Material shown -
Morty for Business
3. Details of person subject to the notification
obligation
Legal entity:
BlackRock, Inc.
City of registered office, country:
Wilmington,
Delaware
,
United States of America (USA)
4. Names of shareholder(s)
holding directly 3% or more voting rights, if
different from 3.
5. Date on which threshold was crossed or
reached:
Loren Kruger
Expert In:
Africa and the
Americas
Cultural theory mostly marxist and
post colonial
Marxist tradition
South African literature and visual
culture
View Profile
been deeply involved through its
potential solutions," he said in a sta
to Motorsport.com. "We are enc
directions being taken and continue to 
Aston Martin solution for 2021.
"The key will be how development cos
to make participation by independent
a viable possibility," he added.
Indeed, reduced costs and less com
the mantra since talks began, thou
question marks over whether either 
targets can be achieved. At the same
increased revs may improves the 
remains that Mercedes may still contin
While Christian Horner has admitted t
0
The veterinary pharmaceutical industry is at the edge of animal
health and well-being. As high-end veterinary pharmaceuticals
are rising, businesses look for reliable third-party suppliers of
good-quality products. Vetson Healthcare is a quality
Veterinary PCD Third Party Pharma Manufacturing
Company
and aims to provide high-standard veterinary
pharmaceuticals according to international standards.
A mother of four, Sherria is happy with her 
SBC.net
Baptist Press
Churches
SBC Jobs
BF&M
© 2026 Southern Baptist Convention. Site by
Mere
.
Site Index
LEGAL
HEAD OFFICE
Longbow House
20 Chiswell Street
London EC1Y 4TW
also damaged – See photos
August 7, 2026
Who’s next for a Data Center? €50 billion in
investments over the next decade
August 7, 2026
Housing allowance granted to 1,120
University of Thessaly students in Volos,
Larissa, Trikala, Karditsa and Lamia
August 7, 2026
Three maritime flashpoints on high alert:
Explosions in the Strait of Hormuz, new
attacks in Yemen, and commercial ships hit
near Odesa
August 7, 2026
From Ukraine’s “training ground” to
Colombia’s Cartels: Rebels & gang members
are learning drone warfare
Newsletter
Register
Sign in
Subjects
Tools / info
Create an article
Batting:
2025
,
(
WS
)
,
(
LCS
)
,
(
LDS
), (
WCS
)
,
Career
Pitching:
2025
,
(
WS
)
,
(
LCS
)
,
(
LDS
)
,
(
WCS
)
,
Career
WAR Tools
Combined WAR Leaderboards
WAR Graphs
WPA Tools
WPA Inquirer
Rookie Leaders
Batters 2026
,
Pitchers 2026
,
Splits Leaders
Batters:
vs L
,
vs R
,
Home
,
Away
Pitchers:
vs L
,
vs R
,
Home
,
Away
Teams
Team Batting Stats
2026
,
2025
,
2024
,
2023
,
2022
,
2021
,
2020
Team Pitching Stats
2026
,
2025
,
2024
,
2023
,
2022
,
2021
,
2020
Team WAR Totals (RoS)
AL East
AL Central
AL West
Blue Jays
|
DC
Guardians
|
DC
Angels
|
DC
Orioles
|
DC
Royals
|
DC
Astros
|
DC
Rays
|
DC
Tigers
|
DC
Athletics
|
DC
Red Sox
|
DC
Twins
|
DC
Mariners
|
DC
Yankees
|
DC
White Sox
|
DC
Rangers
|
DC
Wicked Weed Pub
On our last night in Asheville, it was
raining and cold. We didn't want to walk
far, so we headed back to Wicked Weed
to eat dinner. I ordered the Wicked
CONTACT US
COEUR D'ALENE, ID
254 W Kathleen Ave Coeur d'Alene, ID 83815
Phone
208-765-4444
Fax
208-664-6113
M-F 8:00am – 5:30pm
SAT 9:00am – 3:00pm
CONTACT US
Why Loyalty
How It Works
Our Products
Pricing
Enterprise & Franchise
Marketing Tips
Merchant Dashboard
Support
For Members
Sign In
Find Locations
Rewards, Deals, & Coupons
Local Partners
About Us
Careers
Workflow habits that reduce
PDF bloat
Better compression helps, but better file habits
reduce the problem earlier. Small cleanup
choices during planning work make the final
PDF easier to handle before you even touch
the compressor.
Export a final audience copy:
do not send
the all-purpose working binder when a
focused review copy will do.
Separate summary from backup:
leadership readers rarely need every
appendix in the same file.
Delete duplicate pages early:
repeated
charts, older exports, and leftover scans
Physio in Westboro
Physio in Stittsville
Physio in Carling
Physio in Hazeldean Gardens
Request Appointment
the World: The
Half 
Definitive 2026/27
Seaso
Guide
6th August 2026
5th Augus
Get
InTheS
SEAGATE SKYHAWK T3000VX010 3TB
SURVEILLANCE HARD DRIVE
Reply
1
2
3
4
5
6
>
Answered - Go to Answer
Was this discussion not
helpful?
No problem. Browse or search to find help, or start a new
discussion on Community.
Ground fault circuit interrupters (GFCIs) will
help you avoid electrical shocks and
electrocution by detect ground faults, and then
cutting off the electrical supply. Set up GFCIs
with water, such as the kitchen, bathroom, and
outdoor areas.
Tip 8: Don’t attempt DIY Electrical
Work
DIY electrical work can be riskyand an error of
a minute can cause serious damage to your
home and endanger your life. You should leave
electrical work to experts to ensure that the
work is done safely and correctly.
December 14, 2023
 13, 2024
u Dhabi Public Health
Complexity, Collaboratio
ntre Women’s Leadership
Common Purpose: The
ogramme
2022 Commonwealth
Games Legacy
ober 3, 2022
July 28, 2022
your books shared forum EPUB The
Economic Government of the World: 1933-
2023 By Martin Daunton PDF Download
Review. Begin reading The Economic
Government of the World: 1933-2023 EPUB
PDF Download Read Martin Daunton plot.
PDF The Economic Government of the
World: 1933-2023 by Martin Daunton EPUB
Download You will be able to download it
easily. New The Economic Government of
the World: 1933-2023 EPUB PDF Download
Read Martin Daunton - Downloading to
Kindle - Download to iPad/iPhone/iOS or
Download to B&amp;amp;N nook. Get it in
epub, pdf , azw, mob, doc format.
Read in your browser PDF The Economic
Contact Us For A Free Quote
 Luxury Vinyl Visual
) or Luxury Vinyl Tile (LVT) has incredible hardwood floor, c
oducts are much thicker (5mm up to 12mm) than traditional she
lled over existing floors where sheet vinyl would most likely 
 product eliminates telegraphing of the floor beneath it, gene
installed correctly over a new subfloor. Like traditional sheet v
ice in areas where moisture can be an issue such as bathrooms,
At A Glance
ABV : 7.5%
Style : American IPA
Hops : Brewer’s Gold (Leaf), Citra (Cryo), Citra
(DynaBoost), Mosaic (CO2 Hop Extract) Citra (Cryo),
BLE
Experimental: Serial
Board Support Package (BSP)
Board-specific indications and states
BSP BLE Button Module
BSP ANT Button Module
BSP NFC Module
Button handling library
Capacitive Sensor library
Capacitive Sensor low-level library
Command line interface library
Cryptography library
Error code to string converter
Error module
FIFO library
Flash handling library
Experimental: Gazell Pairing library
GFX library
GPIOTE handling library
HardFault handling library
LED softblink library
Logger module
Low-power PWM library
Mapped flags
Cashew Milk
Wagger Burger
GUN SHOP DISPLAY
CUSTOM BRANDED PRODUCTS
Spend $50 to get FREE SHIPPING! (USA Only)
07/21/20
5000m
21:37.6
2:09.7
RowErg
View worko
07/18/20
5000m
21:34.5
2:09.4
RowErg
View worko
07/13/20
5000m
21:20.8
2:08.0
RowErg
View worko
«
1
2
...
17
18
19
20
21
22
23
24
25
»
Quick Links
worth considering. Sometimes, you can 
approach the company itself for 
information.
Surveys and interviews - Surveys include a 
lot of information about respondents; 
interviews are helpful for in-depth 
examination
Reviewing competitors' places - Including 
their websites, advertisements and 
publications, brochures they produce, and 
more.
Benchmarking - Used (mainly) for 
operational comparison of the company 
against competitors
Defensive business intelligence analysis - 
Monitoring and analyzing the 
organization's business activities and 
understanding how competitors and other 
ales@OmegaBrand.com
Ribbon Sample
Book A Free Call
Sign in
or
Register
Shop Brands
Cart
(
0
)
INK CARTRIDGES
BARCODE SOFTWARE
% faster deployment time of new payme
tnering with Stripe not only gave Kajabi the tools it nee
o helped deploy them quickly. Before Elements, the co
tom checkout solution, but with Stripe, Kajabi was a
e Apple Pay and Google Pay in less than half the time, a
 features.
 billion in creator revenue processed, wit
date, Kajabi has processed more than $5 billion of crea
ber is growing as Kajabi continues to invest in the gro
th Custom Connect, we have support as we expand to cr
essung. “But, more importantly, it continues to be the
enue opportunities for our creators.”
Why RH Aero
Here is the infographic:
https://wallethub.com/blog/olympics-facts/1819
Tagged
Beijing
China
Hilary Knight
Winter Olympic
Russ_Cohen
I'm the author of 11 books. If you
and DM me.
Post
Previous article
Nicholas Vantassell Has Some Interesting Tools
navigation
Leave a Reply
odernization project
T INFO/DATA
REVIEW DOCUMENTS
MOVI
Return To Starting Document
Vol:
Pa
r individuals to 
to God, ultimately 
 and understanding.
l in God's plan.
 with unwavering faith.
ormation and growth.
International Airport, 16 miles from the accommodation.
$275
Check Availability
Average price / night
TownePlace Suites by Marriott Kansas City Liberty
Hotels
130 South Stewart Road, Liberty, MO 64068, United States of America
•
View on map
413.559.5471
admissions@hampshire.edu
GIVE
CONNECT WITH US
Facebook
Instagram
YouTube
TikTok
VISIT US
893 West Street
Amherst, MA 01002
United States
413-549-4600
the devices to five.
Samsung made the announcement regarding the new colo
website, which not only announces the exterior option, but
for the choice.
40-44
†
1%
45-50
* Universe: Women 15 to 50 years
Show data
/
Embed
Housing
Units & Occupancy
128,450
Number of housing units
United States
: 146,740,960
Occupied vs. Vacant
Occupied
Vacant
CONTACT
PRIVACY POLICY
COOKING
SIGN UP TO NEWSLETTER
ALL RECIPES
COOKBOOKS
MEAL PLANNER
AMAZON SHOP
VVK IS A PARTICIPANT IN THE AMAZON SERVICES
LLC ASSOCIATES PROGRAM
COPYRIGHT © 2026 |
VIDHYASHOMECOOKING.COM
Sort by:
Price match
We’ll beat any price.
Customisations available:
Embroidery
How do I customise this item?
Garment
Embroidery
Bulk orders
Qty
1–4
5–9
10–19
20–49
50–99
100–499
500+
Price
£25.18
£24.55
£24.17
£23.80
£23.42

What the task requires - Count how many lines in the data above hold "more", and give that number by itself.

Result of this exercise - 4